Long-distance air travel soon after an acute coronary syndrome : A prospective evaluation of a triage protocol Academic Article uri icon


  • Background An increasing number of patients have an acute coronary syndrome while abroad. Such an event may entail significant emotional and financial stress, and patients are usually anxious to return home as soon as possible. The safety of long-distance air travel soon after an acute coronary syndrome is, however, uncertain, and few data exist regarding the evaluation of such patients, the proper timing and conditions of the flight, and short-term complications.
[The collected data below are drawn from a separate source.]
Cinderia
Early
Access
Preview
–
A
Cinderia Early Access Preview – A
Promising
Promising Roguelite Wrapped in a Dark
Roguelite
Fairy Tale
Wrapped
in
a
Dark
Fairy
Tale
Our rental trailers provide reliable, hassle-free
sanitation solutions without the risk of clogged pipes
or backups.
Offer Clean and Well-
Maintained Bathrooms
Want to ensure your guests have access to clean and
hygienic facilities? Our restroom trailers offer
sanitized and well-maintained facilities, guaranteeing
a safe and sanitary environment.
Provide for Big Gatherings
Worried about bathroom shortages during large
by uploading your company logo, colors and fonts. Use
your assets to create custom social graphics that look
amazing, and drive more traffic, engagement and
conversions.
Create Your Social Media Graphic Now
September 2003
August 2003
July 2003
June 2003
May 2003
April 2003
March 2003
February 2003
Methods and Results We prospectively evaluated 21 tourists who had an acute coronary syndrome in Jerusalem. Patients at high risk were offered angiography; others underwent stress testing. Telephone interviews were conducted a few weeks after the patients returned home, and follow-up information was obtained. Patients flew home 18.2 ± 11 days (mean ± SD) after the acute event. Flight duration was substantial (12.5 ± 3 hours). No patient had cardiac symptoms en route. At follow-up (21.3 ± 13 days), all but 2 patients were alive and free of cardiac symptoms. Conclusions A long-distance flight within 2 to 3 weeks after an acute coronary syndrome is reasonably safe, provided significant ischemia is excluded or treated. (Am Heart J 2000;140:241-2.)